Excerpted records |
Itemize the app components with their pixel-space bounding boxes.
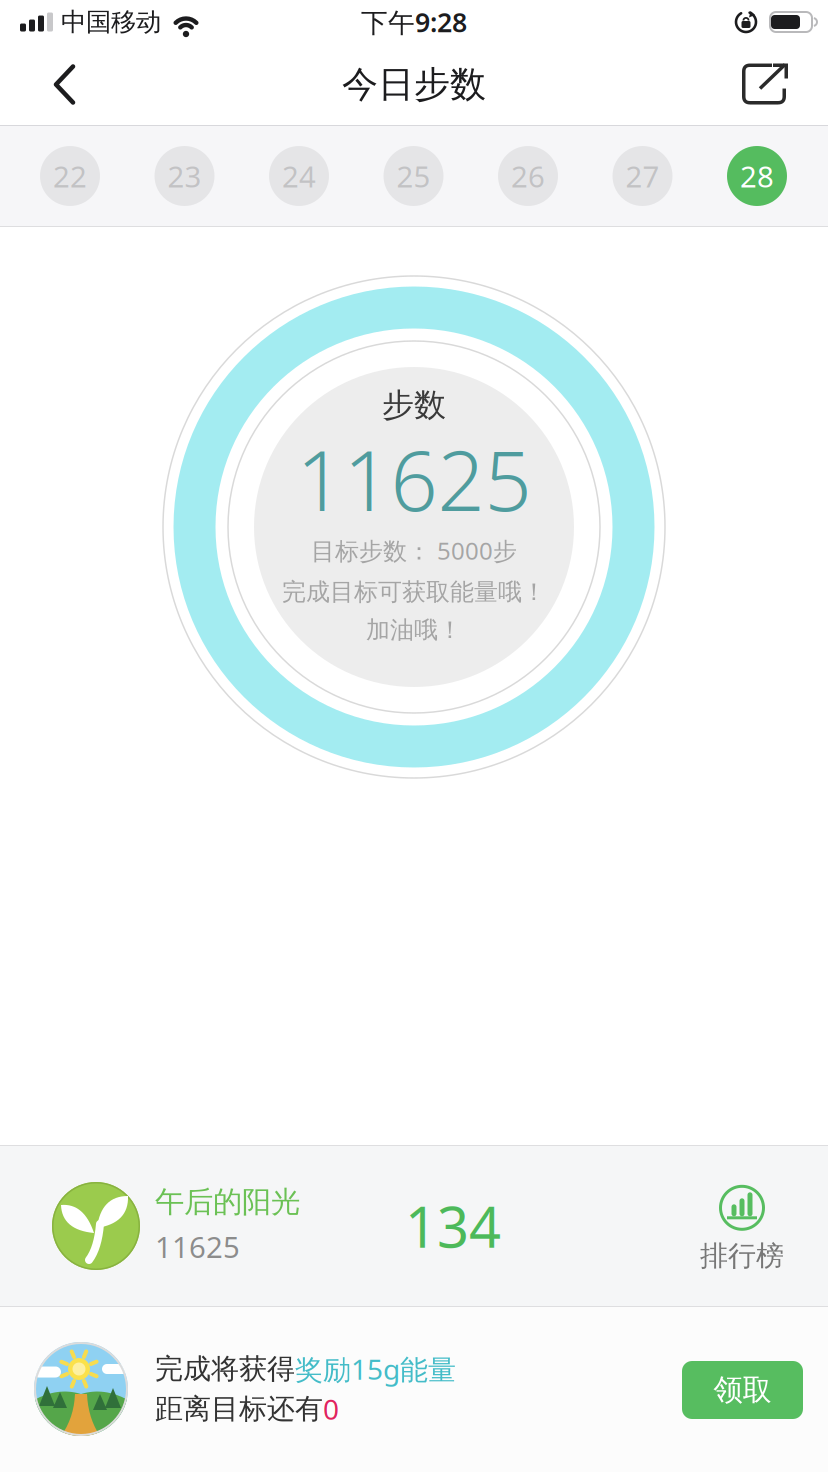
staticText: 22 <box>53 156 87 196</box>
staticText: 中国移动 <box>61 6 161 38</box>
staticText: 26 <box>511 156 545 196</box>
button[interactable]: 25 <box>384 146 444 206</box>
staticText: 11625 <box>296 424 532 534</box>
staticText: 步数 <box>382 385 446 425</box>
button[interactable]: 23 <box>154 146 214 206</box>
staticText: 领取 <box>714 1372 772 1408</box>
staticText: 24 <box>282 156 316 196</box>
staticText: 11625 <box>155 1227 240 1266</box>
button[interactable]: 排行榜 <box>700 1183 784 1273</box>
staticText: 完成目标可获取能量哦！ <box>282 577 546 607</box>
button[interactable]: 领取 <box>682 1361 803 1419</box>
staticText: 25 <box>396 156 430 196</box>
staticText: 排行榜 <box>700 1239 784 1273</box>
button[interactable]: 22 <box>40 146 100 206</box>
button[interactable]: 27 <box>612 146 672 206</box>
staticText: 目标步数： 5000步 <box>311 535 517 566</box>
button[interactable]: 28 <box>727 146 787 206</box>
staticText: 午后的阳光 <box>155 1184 300 1220</box>
staticText: 下午9:28 <box>361 4 467 40</box>
staticText: 23 <box>168 156 202 196</box>
staticText: 134 <box>405 1189 501 1263</box>
staticText: 距离目标还有 <box>155 1392 323 1426</box>
staticText: 加油哦！ <box>366 615 462 645</box>
staticText: 完成将获得 <box>155 1352 295 1386</box>
button[interactable]: 26 <box>498 146 558 206</box>
staticText: 27 <box>626 156 660 196</box>
button[interactable]: Share <box>742 46 828 124</box>
button[interactable]: 24 <box>269 146 329 206</box>
staticText: 奖励15g能量 <box>295 1350 456 1388</box>
staticText: 0 <box>323 1390 339 1428</box>
button[interactable]: Back <box>0 44 77 126</box>
staticText: 28 <box>740 156 774 196</box>
staticText: 今日步数 <box>342 62 486 107</box>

Task details | Return all lines from the material that contain "interactable".

Answer for the task |
button[interactable]: 25 <box>384 146 444 206</box>
button[interactable]: 23 <box>154 146 214 206</box>
button[interactable]: 排行榜 <box>700 1183 784 1273</box>
button[interactable]: 领取 <box>682 1361 803 1419</box>
button[interactable]: 22 <box>40 146 100 206</box>
button[interactable]: 27 <box>612 146 672 206</box>
button[interactable]: 28 <box>727 146 787 206</box>
button[interactable]: 26 <box>498 146 558 206</box>
button[interactable]: Share <box>742 46 828 124</box>
button[interactable]: 24 <box>269 146 329 206</box>
button[interactable]: Back <box>0 44 77 126</box>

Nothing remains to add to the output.